Sara, Micah and Brian all impressed us but in the end the judges felt it was Brian who really delivered. His dish fit the criteria -- sausage makes sense at a BBQ. By substituting seafood in the casing for ground meat, Brian elevated the dish to something more upscale, which is what the challenge demanded, and his execution was spot on. (That said, Brian gave himself a lot of credit for innovation, but seafood sausage is hardly breaking news; my friend David Waltuck, at NYC's Chanterelle, has been making seafood sausage for 30 years.) Still, the challenge wasn't to come up with something totally new. It was to meet the criteria skillfully and with imagination, which is what Brian did.
An interesting thing about being a judge on this show is that none of us are really privy to the back-stories and infighting that are developing behind the scenes until much later.

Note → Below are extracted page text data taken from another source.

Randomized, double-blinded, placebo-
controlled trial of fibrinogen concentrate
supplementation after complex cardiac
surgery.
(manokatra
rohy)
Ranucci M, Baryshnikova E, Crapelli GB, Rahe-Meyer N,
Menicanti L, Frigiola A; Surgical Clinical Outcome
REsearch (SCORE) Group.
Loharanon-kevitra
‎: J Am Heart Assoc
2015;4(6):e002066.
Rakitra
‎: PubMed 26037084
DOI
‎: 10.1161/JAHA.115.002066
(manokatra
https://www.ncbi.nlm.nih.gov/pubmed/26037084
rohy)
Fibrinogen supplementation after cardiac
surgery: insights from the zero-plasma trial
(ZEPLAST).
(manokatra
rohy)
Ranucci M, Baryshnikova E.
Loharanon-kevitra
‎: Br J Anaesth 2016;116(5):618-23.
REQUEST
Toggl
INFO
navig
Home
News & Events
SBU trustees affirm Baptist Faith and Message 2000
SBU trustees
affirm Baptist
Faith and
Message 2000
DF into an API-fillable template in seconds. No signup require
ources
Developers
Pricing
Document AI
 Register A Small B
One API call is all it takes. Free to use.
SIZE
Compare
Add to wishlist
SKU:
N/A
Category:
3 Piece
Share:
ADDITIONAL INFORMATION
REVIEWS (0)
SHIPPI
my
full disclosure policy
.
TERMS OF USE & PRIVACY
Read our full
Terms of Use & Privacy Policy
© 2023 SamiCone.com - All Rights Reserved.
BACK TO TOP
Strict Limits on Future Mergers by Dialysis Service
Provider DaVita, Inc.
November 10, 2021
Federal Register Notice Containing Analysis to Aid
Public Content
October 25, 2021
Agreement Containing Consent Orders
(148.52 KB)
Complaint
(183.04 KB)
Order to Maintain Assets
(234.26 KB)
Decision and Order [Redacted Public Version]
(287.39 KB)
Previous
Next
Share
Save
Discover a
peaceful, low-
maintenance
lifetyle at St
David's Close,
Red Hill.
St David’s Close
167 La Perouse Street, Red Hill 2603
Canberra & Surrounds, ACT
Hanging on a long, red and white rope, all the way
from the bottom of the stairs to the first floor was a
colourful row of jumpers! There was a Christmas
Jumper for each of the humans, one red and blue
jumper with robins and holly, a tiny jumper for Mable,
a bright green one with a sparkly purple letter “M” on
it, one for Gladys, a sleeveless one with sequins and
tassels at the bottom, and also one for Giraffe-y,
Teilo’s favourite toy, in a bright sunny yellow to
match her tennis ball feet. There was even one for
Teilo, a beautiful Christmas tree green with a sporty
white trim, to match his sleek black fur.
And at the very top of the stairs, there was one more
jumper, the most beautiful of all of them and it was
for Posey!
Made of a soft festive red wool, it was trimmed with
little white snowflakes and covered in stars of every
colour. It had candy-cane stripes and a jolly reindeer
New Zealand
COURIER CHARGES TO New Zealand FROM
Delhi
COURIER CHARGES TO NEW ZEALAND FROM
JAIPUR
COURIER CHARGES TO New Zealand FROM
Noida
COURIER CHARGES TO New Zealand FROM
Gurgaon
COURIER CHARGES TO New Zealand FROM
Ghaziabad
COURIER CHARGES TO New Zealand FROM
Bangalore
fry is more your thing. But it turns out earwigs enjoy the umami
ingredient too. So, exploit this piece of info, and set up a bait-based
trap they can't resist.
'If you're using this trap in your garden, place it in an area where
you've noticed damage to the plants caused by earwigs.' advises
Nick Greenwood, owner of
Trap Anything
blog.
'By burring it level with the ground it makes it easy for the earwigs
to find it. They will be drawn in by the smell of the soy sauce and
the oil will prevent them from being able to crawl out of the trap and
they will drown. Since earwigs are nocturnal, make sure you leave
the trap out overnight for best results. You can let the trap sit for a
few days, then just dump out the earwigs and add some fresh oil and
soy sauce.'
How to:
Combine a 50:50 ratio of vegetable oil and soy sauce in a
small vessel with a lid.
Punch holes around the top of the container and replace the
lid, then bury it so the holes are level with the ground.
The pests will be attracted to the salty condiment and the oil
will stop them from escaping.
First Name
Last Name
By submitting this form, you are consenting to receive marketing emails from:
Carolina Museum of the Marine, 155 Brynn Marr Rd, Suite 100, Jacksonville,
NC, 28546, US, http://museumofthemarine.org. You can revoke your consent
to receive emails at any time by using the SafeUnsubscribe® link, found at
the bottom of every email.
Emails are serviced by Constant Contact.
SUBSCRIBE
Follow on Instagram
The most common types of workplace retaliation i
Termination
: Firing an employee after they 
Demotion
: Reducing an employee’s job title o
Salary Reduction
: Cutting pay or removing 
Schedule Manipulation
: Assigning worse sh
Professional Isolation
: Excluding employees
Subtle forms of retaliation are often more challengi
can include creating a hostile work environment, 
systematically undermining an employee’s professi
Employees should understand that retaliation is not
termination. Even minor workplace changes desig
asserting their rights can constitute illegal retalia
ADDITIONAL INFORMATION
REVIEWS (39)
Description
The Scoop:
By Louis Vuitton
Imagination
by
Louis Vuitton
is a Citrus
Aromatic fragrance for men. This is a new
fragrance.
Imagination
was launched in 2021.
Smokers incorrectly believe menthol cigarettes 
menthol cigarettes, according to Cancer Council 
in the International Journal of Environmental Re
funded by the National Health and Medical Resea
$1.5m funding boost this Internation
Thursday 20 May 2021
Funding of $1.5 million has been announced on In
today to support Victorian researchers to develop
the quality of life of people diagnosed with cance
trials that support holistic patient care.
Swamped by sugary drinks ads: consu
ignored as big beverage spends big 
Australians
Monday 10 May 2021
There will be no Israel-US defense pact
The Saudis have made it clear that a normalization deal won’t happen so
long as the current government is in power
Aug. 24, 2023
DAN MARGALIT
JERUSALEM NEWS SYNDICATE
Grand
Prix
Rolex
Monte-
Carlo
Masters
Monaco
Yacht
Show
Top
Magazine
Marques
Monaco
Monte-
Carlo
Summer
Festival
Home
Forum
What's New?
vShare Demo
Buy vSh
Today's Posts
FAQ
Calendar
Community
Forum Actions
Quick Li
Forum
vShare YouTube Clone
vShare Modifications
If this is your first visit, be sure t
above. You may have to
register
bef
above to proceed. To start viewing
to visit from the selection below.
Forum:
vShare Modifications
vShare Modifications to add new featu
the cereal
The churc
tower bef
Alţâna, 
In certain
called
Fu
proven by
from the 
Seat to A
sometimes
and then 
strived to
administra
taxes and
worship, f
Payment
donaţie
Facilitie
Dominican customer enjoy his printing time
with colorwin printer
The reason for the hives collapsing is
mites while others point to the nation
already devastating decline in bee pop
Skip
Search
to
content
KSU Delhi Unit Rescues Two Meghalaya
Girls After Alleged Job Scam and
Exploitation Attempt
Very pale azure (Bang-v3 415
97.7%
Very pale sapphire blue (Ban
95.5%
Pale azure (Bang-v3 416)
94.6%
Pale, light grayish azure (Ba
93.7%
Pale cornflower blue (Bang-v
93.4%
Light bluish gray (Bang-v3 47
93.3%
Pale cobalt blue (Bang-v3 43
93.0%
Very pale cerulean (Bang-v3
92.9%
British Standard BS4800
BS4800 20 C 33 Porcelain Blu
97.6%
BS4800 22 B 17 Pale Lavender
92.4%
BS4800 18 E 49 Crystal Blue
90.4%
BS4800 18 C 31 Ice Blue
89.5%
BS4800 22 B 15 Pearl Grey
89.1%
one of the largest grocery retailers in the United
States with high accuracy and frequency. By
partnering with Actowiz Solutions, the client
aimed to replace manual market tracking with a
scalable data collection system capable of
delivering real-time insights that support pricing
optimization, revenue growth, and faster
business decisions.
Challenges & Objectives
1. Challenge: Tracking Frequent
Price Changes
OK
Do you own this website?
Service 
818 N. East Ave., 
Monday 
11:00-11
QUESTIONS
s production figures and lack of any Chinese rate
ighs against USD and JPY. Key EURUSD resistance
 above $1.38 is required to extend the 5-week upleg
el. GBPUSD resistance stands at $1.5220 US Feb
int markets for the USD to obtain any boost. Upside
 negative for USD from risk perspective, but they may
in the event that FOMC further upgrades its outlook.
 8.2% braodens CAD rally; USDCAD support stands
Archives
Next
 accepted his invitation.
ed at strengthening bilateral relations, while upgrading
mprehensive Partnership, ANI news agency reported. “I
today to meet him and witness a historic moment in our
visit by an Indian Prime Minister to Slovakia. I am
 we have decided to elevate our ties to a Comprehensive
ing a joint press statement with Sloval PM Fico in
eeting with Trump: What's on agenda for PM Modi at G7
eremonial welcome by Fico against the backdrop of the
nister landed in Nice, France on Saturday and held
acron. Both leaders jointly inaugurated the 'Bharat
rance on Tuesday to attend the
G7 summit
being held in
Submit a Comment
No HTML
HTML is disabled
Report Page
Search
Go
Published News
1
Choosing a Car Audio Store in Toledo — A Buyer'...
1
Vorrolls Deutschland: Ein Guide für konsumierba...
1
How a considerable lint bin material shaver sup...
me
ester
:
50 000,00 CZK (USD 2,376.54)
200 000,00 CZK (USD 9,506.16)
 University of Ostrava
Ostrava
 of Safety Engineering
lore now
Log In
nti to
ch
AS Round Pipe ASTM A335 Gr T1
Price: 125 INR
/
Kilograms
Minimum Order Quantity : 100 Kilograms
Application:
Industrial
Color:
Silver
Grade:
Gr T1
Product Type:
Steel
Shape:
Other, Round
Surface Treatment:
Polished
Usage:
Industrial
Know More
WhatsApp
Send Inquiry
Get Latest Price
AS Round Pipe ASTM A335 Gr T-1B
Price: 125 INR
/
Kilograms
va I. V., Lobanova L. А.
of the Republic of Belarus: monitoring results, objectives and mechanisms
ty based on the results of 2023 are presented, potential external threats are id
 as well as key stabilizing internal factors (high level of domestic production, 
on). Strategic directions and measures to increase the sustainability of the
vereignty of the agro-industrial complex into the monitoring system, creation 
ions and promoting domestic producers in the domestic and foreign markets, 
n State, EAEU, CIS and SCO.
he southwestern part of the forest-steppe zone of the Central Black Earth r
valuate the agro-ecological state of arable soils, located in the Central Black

And quite frankly we're better off not knowing. I don't care what anyone's hair looks like or if someone calls someone else a bitch, bitch -- it's not part of our job. Our first exposure to this kind of thing is when we finally see the completed episodes - in my case, a day or two before they air (so that I can write this blog.) A lot of the bickering between chefs happens while we're at the judge's table deliberating. (And for the curious out there, a typical judge's deliberation lasts two or more hours, all of which gets thrown in with the other 16-18 hours of footage apiece from six different cameras, and edited down into one 48-minute episode.) I get a kick out of the idea that we base our decisions on who makes a great character, or to perpetuate the 'drama' brewing between two chefs. Padma, Gail, Ted and I already have more than we can handle just debating the merits of each dish.
I guess where I'm going with this, is that I agreed to judge this show because I received an explicit promise from the producers that I would not be dictated to or used as a tool by a team of "creatives" looking to manufacture drama at the expense of honesty. Without exception, the producers of this show have upheld this since day one, and thereby allowed me to really deliver what I consider my job to be -- an honest, unflinching assessment of a group of aspiring young chefs being put through their paces. Our eagle-eyed viewers have noted the producer's disclaimer (which I understand is typical on shows of this type) and suggested it means that the final call can be made by our producers. While we do consult with them from time to time for clarification of the challenge, they leave the judging entirely to us.
Throughout the upcoming season, I can pretty much guarantee that my decisions won't please everyone, but they will always be arrived at honestly. I don't have a dog in this fight, but I do have my integrity, and it will remain intact. P.S. Carol: 6'8." Evan: Good for you for deciding to follow your passion and go to Cornell (my wife's alma mater, by the way). I have a feeling you're going to do great things. Don't look back, and when the time comes, I'll be honored to have your graduation dinner at Craft.
EDITOR'S NOTE: Due to a glitch on our server today, the original version of this blog was erased, unfortunately with all of the comments left on Wednesday 6/20 and Thursday 6/21. The best news was that Tom (as something of a perfectionist) took the time to re-work his blog, and sent us a new and improved version. We invite you to re-post your comments, and we apologize for any confusion. Thanks, readers!